**Aim of the task:** Using the material below, tally each line with the string "what" and report only the total.

-.-.-

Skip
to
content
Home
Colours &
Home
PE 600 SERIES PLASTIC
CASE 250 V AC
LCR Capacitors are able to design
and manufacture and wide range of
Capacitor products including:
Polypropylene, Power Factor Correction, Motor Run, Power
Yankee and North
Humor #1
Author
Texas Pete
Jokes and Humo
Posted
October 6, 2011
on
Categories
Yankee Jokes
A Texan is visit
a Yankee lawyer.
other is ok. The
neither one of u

-.-.-

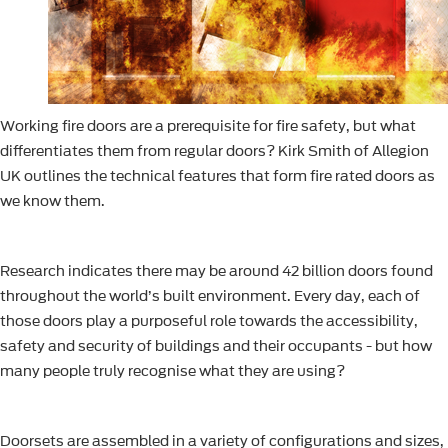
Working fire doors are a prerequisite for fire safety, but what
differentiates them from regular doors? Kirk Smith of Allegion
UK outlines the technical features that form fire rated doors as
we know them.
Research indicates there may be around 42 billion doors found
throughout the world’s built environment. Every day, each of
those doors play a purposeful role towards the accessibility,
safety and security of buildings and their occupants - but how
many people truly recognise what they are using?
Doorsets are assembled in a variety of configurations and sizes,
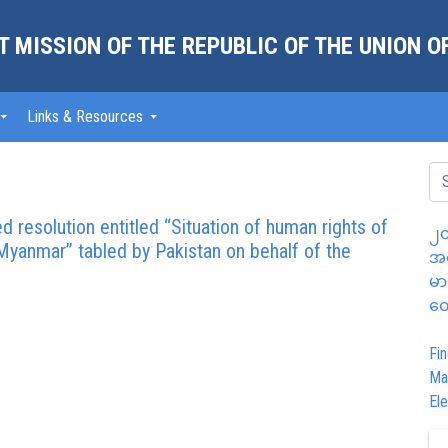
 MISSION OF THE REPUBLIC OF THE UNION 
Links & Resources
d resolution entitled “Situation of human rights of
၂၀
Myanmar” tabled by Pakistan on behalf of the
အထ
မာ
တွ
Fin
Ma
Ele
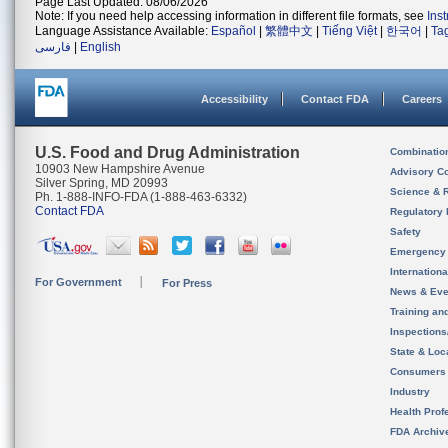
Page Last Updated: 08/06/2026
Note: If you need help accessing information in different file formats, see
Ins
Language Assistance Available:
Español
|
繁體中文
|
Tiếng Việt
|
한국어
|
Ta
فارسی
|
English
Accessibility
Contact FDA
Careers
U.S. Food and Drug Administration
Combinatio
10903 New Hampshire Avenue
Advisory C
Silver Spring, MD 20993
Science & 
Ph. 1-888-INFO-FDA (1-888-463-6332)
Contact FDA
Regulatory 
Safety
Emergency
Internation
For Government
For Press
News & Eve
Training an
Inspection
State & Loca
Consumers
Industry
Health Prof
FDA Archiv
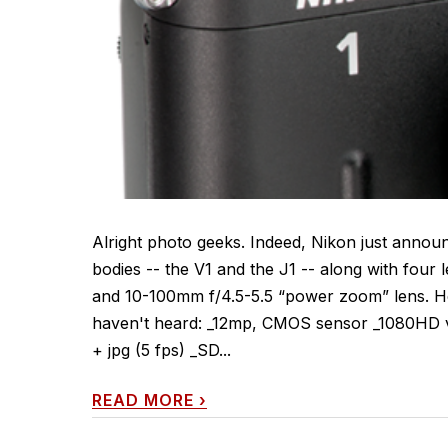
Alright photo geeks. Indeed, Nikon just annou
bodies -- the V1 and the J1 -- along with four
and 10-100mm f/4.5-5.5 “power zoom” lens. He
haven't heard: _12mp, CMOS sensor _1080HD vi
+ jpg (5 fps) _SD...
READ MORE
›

-.-.-

**Result of the task:** 2